Glenrothes Energy Network
What is GEN?
Glenrothes Energy Network delivers low carbon heat from RWE’s biomass combined heat and power (CHP) plant in Markinch, to a range of buildings in Glenrothes town centre. The heat is transported through a network of underground pipes.
This high-profile project has been backed by funding from the Scottish Government’s Low Carbon Infrastructure Transition Programme, which supports the development of low carbon infrastructure projects across Scotland.
The CHP plant in Markinch uses recovered waste wood and a small percentage of virgin wood, to produce power. The excess steam from this process is transferred into heat and distributed through a network of insulated pipes to homes and businesses. This makes effective use of a large quantity of community waste wood, creating a low carbon heating system in Glenrothes.
With the continued support of RWE who are project partners, Fife Council has welcomed the news that the Scottish Government has awarded £8.5 million from its Low Carbon Infrastructure Transition Programme (LCITP) to support the construction of the Glenrothes Energy Network.
This funding is part of the Government’s Scottish Energy Strategy - to deliver around 50% of the energy required for Scotland’s heat, transport and electricity needs from renewable sources by 2030.

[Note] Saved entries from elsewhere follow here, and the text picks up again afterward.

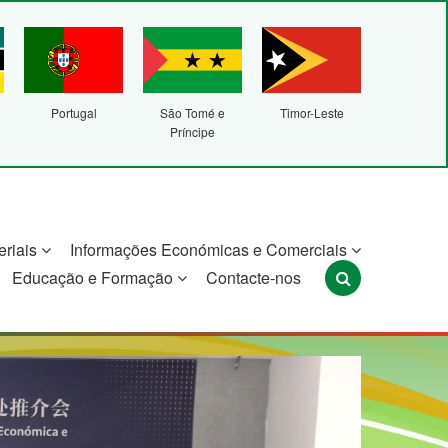
Portugal
São Tomé e
Timor-Leste
Príncipe
eriais
Informações Económicas e Comerciais
Educação e Formação
Contacte-nos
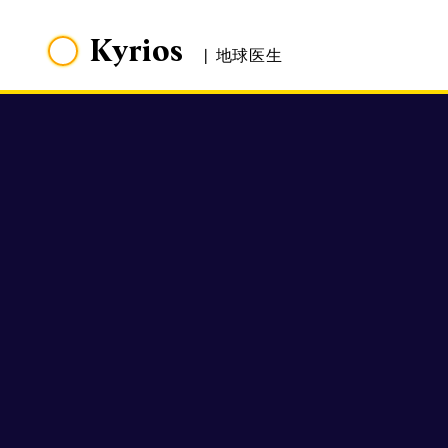
Kyrios
|
地球医生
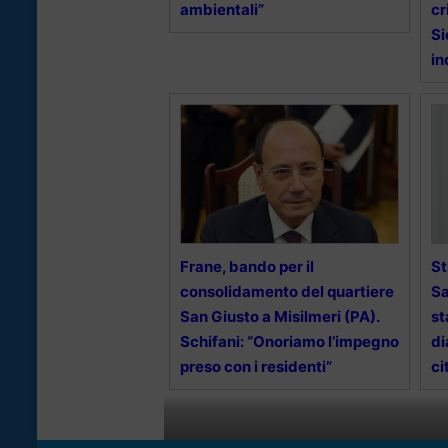
ambientali”
cr
Si
i
Frane, bando per il
St
consolidamento del quartiere
Sa
San Giusto a Misilmeri (PA).
st
Schifani: “Onoriamo l’impegno
di
preso con i residenti”
ci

Following the closure of the Tullis Russell paper mill, RWE has been working closely with Fife Council to identify new customers for the waste heat from the plant and Glenrothes town centre is a perfect candidate.
Reduce consumer energy bills
As the plant supplying heat is located close to the target customers, there will be reduced energy losses, so the project will be able to provide customers with reduced heat tariffs.
Reduce Fife's carbon footprint
The switch to locally produced heat increases the efficiency of the process compared to receiving it from a non-local entity, reducing any carbon emissions incurred by energy transportation.
Meet Scotland's Renewable energy targets
The project will contribute to the new Scottish Government target of reducing greenhouse gas emissions by 66% by 2032. It will also help place Glenrothes at the centre of Scotland’s drive to become a low carbon economy.